Provided records
*****

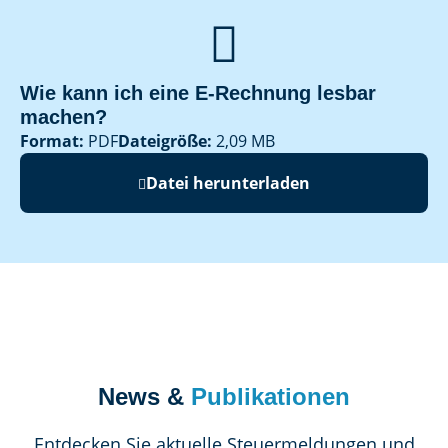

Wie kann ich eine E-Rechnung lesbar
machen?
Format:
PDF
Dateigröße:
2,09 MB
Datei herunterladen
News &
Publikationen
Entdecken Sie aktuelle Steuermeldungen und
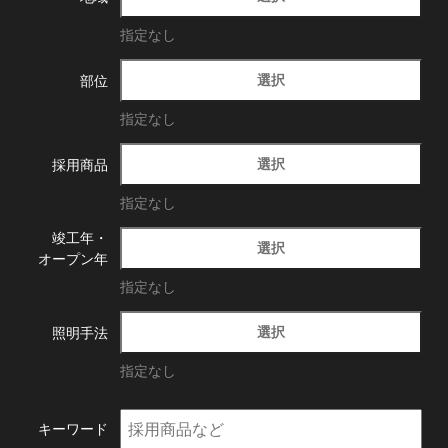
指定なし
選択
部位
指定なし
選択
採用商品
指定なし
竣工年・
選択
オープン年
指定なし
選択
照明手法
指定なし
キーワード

*****

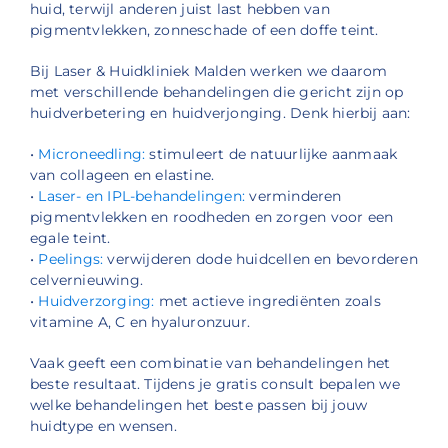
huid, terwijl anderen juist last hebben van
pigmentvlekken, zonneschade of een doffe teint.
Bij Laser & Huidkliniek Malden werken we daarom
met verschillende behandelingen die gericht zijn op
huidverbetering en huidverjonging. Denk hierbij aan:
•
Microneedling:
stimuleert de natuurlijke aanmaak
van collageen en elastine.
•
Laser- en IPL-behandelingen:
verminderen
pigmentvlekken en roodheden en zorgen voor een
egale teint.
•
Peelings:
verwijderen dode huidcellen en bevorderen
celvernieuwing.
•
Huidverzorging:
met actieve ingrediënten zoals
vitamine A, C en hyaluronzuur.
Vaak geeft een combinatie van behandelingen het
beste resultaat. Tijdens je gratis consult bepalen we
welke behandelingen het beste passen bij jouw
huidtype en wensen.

*****

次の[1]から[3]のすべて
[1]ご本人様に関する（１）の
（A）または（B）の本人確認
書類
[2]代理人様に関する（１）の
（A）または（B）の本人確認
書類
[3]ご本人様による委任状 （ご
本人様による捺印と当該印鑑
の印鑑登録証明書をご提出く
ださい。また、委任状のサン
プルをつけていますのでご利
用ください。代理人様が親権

*****

Your instructions
Look through the data above and return exactly the lines from the one that contains "egale teint." to the one that contains "huidtype en wensen.", inclusive, with nothing else.

Solution for this task
egale teint.
•
Peelings:
verwijderen dode huidcellen en bevorderen
celvernieuwing.
•
Huidverzorging:
met actieve ingrediënten zoals
vitamine A, C en hyaluronzuur.
Vaak geeft een combinatie van behandelingen het
beste resultaat. Tijdens je gratis consult bepalen we
welke behandelingen het beste passen bij jouw
huidtype en wensen.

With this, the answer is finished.